# Seneca Street block two



## OilValleyRy (Oct 3, 2021)

This is a high relief background. The base is 1/8th masonite board, with several scrap spacer pieces making a 2nd layer below.
I have not yet added power lines as I’ve not yet decided how I want to attach them from this removable block to the non-removable sidewalk where the power/telephone poles will be.










The end buildings are both City Classics, with the fronts set aside for use elsewhere. The middle business is scratch built with some modified kit pieces.

The Terrace building.









The vent pipes are a combination of white metal castings and styrene rod. Down spouts are strip wood. The scuppers at the top are white metal castings. The air conditioner is etched metal from BLMA. All of the curtains are made from facial tissue. Window glazing is a mix of clear styrene “window plastic” and plastic cut from evergreen packaging.

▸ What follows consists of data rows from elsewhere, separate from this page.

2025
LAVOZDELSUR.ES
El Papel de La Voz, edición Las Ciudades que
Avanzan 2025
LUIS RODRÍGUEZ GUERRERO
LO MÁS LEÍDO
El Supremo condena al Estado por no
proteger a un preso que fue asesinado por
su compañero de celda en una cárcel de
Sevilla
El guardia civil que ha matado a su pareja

The aged building sign is difficult to read. It was done using dry transfers. It reads:
The Terrace
Weekly Rates
Color TV
Kitchenettes
No Pets
Laundry Machines
Office Space

And yes, the wall is partially still wet from an overnight thunderstorm.










The tar paper roofing is a sticky backed strip paper product, painted black before installing. The access hatch made from styrene. The chimney is a white metal casting.

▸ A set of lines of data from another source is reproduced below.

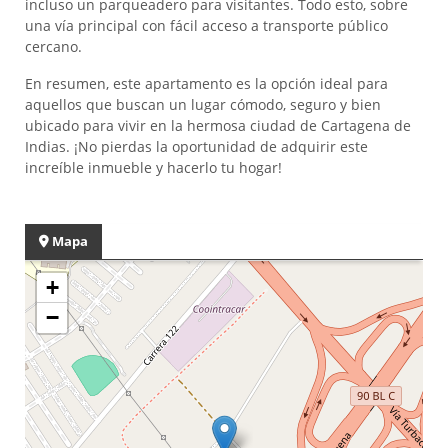
incluso un parqueadero para visitantes. Todo esto, sobre
una vía principal con fácil acceso a transporte público
cercano.
En resumen, este apartamento es la opción ideal para
aquellos que buscan un lugar cómodo, seguro y bien
ubicado para vivir en la hermosa ciudad de Cartagena de
Indias. ¡No pierdas la oportunidad de adquirir este
increíble inmueble y hacerlo tu hogar!
Mapa
+
−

The Yellow Dog Tavern. This building is loosely based on a prototype, called the Yellow Dog Lantern. The AC unit is another BLMA with a strip wood frame. The phone line is, phone line, actually. The sign was done the same way, dry transfer yellow stripes and letters over black paint.










The same downspout & scupper treatment here. The electrical meter can, glass meter, and riser are all styrene. The curtains are facial tissue, this time painted. Pull down shades are card stock. The venetian blinds are a paper product. The tenant on the third floor was evicted, forcibly, and caused quite a scene.

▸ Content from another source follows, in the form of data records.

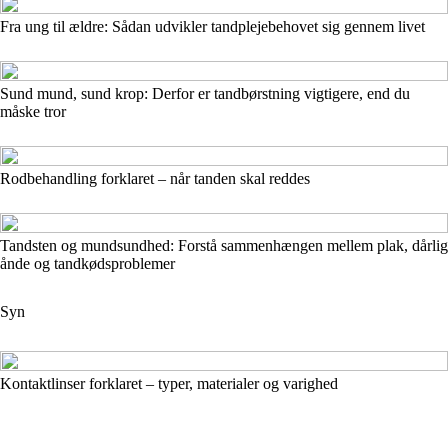
Fra ung til ældre: Sådan udvikler tandplejebehovet sig gennem livet
Sund mund, sund krop: Derfor er tandbørstning vigtigere, end du
måske tror
Rodbehandling forklaret – når tanden skal reddes
Tandsten og mundsundhed: Forstå sammenhængen mellem plak, dårlig
ånde og tandkødsproblemer
Syn
Kontaktlinser forklaret – typer, materialer og varighed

The weather head atop the electrical riser is shaped plastic sprue. The plumbing vent is an exhaust stack from a Stewart Hobbies VO-1000. The chimney is 2 halves from a DPM kit. The roof access door was made from 1x2 pine, cut to shape, sanded, and painted. The door is paint. In this photo you can tell. From 3 feet away, you cannot. The water tower is an enhanced walthers kit. The base kit is terrible & scientifically just wrong lol. I used the kit tank as a form, wrapping it with real wood. The banding is appropriate… or more appropriate than walthers’ evenly spaced banding. I used drafting tape for that. I also added a vent pipe to the roof and a fill pipe to the side, as the kit lacks both rather essential components. I also shimmed two footings to level the tank legs on the sloped roof.










Jumping back to The Terrace building for a moment. The Electrical service was upgraded at some point. It now has buried service which comes up to a pair of troughs, to a house meter, then back to 4 suite meters, each of which has a pvc conduit going up the wall to an, admittedly oversized but noticeable, LB. I make the meters from two pieces of styrene to imply there is a cover piece to the meter can. The meters themselves are clear plastic rod cut to about 1 or 2 16ths.

The red building wall is wood. Window frames and door are grant line, blacked out with electrical tape. The awning is from a Bachmann ranch house kit. The meter can beside the door is an old metal casting. I don’t like them, so I used it here because you cannot see it from an angle and see the “glass” nature of it.
The cement foot and yellow top board are plastic from a walthers modular structure kit I think. The rusty grate is a part that was laying around for 25 years. The pallet and “porch” are all wood. Trash cans & barrel from life-like kits. The separate black garbage bag was scratch built from a black plastic shopping bag. Oh, the cardboard box is a block of resin. The two cans are white metal.










The roof was sorta tricky. All three pieces are from a walthers modular structure kit. The sides were from peaked end walls, but mounted backwards… so the molded insides are against the adjacent buildings. This left brick texture above the galvanized roofing. Styrene was added as supports for the center roof piece.










Although it still needs some light cast from a street light, this is how it looks illuminated. At present (and in the photo) it is lit with one of those woodland scenics gizmos. I like it for testing & determining things, but not permanently. They’ll get regular LEDs dropped to a very close match.
The rooms all have implied interiors. For example, the “reddish” interior on the left is unpainted cardboard from a household product, cut up to form a small light box for that window only. The green interior one floor below was done the same way using that green backing cardboard in Evergreen styrene packages.
The street light will be located semi-centrally in orientation, about straight out from the yellow door, on the sidewalk, which will suitably brighten things up and cast asymmetric shadows through that “cubby” behind the red business. But that part comes later, when I do the alley pavement etc.


----------



## OilValleyRy (Oct 3, 2021)

In post-posting review, I realized there wasn’t a very good view provided of the upgraded electrical on The Terrace. So here are a couple additional shots of that.


----------



## Gramps (Feb 28, 2016)

Great work.


----------



## traction fan (Oct 5, 2014)

OilValleyRy said:


> This is a high relief background. The base is 1/8th masonite board, with several scrap spacer pieces making a 2nd layer below.
> I have not yet added power lines as I’ve not yet decided how I want to attach them from this removable block to the non-removable sidewalk where the power/telephone poles will be.
> 
> View attachment 571543
> ...


Oil Valley Ry;

Beautiful work!  

Traction Fan


----------



## MichaelE (Mar 7, 2018)

Outstanding modeling.


----------



## scenicsRme (Aug 19, 2020)

Kudos!


----------